EXERCISE GOAL: In the listing below, find the line with "DSL-Drosselung" and copy every line from there up to and including the line with "Es gibt einige", exactly and without pictures.

═══ INFORMATION PROVIDED

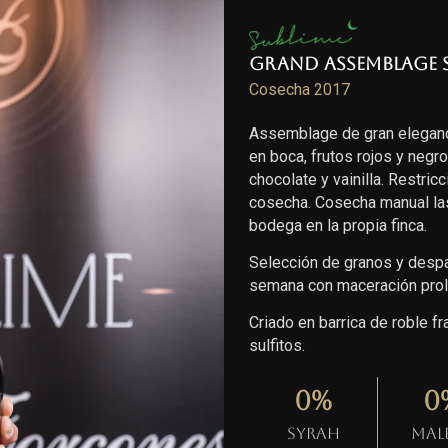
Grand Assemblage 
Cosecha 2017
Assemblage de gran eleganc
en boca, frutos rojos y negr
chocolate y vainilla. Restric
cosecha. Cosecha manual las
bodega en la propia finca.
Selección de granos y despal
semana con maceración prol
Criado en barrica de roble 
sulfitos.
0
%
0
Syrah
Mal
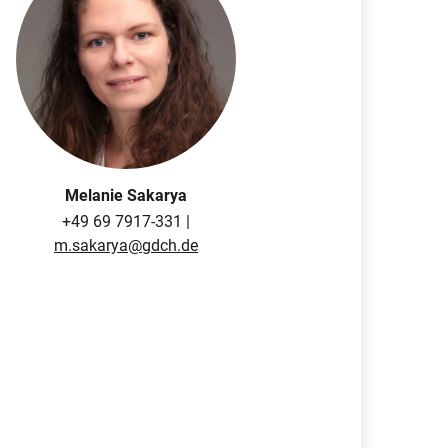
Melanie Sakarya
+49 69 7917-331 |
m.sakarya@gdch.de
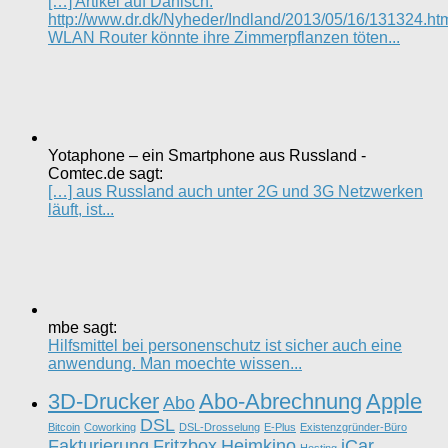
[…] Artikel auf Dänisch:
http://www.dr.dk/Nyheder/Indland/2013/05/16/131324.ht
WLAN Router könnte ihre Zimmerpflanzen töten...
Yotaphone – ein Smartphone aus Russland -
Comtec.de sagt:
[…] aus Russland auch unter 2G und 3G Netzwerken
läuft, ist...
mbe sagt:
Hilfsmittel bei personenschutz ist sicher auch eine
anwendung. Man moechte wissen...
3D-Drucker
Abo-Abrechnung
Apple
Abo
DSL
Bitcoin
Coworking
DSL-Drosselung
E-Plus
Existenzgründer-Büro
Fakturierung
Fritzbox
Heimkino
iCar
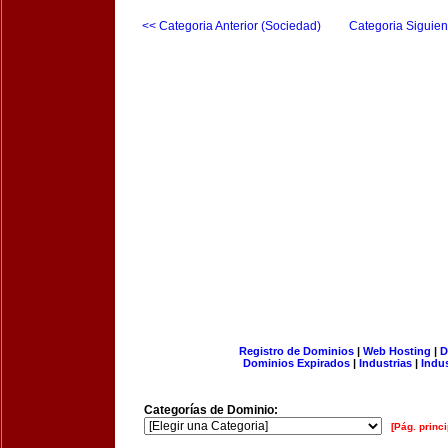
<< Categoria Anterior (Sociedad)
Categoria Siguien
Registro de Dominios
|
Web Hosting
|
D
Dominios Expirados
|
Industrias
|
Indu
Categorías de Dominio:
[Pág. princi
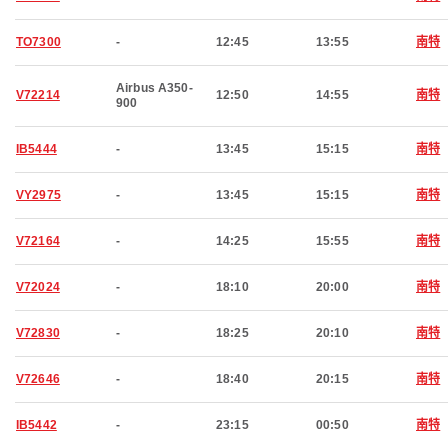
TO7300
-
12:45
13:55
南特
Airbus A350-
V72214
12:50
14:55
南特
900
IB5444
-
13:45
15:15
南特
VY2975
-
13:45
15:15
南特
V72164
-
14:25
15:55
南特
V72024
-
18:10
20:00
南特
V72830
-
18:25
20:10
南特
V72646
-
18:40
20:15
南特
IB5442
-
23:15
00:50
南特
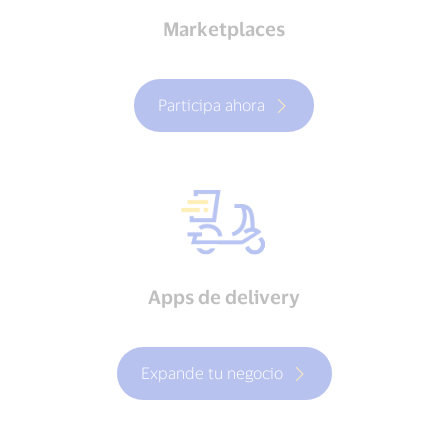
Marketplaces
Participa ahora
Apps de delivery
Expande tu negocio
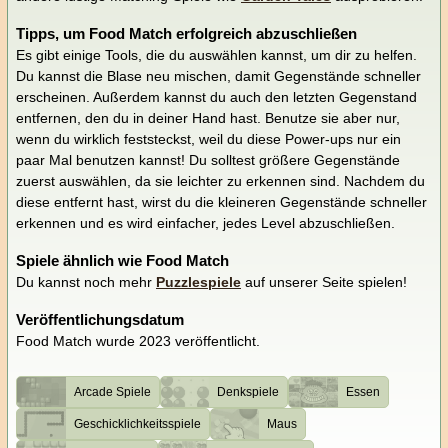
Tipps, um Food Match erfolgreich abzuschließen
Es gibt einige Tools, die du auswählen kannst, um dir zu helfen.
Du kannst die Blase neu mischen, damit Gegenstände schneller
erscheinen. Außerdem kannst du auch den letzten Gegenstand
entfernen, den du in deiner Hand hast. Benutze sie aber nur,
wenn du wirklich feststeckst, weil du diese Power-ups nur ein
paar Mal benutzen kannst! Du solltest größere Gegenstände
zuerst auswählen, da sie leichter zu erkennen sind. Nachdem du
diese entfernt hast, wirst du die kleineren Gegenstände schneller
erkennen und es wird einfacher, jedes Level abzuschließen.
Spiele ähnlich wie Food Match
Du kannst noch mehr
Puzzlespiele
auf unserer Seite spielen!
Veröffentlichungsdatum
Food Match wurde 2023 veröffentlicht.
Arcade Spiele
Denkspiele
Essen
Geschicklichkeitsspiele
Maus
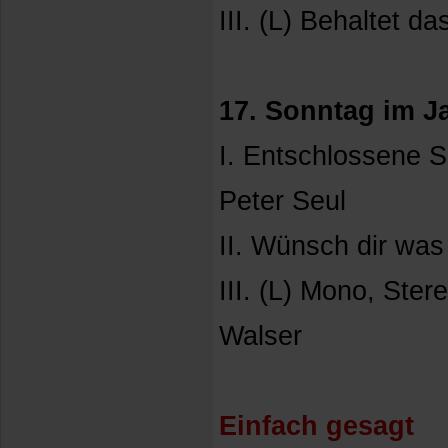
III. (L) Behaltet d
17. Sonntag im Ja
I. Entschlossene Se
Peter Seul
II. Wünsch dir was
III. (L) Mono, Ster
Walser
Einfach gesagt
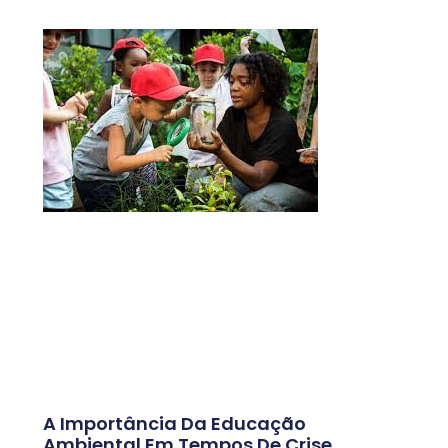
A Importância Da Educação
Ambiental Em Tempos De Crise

══════
═══ INFORMATION PROVIDED

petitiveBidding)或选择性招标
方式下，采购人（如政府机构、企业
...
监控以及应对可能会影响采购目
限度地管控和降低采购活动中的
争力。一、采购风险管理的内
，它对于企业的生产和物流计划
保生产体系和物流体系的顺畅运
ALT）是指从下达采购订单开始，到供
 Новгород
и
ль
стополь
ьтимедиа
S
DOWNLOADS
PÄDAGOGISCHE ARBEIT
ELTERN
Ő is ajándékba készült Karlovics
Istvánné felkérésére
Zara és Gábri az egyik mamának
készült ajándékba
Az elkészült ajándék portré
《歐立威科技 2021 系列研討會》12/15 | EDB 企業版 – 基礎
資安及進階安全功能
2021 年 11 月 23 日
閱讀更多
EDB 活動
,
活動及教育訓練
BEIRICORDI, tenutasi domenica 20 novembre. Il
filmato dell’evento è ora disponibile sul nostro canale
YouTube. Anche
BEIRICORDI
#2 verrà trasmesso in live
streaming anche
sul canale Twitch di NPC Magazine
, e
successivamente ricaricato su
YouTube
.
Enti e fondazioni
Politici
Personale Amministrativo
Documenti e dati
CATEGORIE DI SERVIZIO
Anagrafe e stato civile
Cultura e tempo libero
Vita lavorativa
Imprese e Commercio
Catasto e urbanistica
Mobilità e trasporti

══════
═══ INFORMATION PROVIDED

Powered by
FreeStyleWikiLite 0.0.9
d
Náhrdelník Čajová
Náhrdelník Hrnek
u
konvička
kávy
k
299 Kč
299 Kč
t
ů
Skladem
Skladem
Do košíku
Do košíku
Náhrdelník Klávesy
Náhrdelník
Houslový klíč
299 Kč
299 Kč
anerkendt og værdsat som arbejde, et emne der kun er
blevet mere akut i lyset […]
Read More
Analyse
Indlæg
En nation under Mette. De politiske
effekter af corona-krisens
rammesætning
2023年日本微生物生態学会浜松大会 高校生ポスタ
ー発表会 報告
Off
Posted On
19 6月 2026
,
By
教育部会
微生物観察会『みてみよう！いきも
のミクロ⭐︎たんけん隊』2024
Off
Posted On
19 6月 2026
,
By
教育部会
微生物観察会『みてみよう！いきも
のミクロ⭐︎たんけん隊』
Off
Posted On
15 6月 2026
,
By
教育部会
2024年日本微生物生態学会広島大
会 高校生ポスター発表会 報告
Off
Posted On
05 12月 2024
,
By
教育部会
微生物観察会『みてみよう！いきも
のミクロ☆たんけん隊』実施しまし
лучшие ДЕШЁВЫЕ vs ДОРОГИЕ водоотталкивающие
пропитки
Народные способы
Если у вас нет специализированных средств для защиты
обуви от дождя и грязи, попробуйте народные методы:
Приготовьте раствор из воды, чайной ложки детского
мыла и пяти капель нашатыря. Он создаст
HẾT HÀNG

══════

TASK SOLUTION:
DSL-Drosselung
E-Plus
Existenzgründer-Büro
Fakturierung
Fritzbox
Heimkino
iCar
<< Categoria Anterior (Sociedad)
Categoria Siguien
Registro de Dominios
|
Web Hosting
|
D
Dominios Expirados
|
Industrias
|
Indu
Categorías de Dominio:
[Pág. princi
TO7300
-
12:45
13:55
南特
Airbus A350-
V72214
12:50
14:55
南特
900
IB5444
-
13:45
15:15
南特
VY2975
-
13:45
15:15
南特
V72164
-
14:25
15:55
南特
V72024
-
18:10
20:00
南特
V72830
-
18:25
20:10
南特
V72646
-
18:40
20:15
南特
IB5442
-
23:15
00:50
南特
Marketplaces
Participa ahora
Apps de delivery
Expande tu negocio
Tipps, um Food Match erfolgreich abzuschließen
Es gibt einige Tools, die du auswählen kannst, um dir zu helfen.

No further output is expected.